Work to be completed
Exactly the lines below from the line with "liệu lưới cao" through the line with "recette tiramisu 3" must make up the answer, both ends included and pictures left out.
· · · ·
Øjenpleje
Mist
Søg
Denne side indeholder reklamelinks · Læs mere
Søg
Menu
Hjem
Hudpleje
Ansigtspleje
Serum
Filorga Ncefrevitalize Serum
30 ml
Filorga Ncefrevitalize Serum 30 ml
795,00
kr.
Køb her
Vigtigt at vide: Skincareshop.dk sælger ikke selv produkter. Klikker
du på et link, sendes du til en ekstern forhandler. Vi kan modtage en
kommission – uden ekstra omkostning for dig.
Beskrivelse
· · · ·
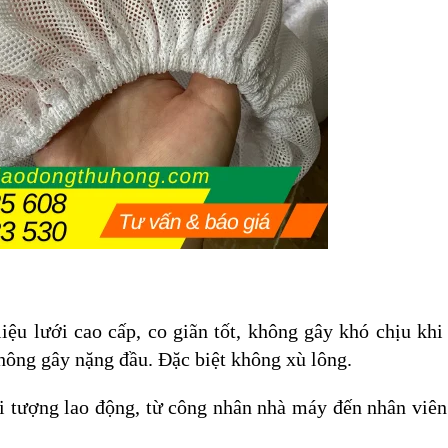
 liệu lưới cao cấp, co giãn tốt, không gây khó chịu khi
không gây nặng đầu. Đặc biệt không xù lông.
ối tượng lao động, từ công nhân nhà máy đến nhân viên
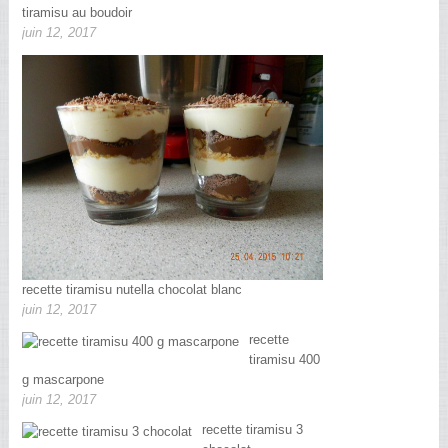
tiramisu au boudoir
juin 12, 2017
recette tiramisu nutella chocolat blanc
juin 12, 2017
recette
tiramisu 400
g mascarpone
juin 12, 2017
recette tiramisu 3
· · · ·
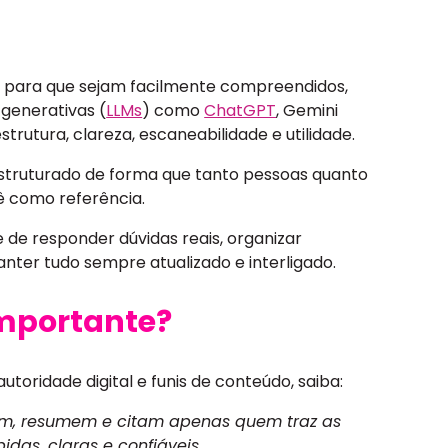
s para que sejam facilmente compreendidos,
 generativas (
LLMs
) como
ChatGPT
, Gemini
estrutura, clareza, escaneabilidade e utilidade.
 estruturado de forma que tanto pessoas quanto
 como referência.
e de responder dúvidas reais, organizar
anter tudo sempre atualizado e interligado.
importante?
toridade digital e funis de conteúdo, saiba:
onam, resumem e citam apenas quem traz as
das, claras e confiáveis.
· · · ·
Response to the task
 liệu lưới cao cấp, co giãn tốt, không gây khó chịu khi
không gây nặng đầu. Đặc biệt không xù lông.
ối tượng lao động, từ công nhân nhà máy đến nhân viên
tiramisu au boudoir
juin 12, 2017
recette tiramisu nutella chocolat blanc
juin 12, 2017
recette
tiramisu 400
g mascarpone
juin 12, 2017
recette tiramisu 3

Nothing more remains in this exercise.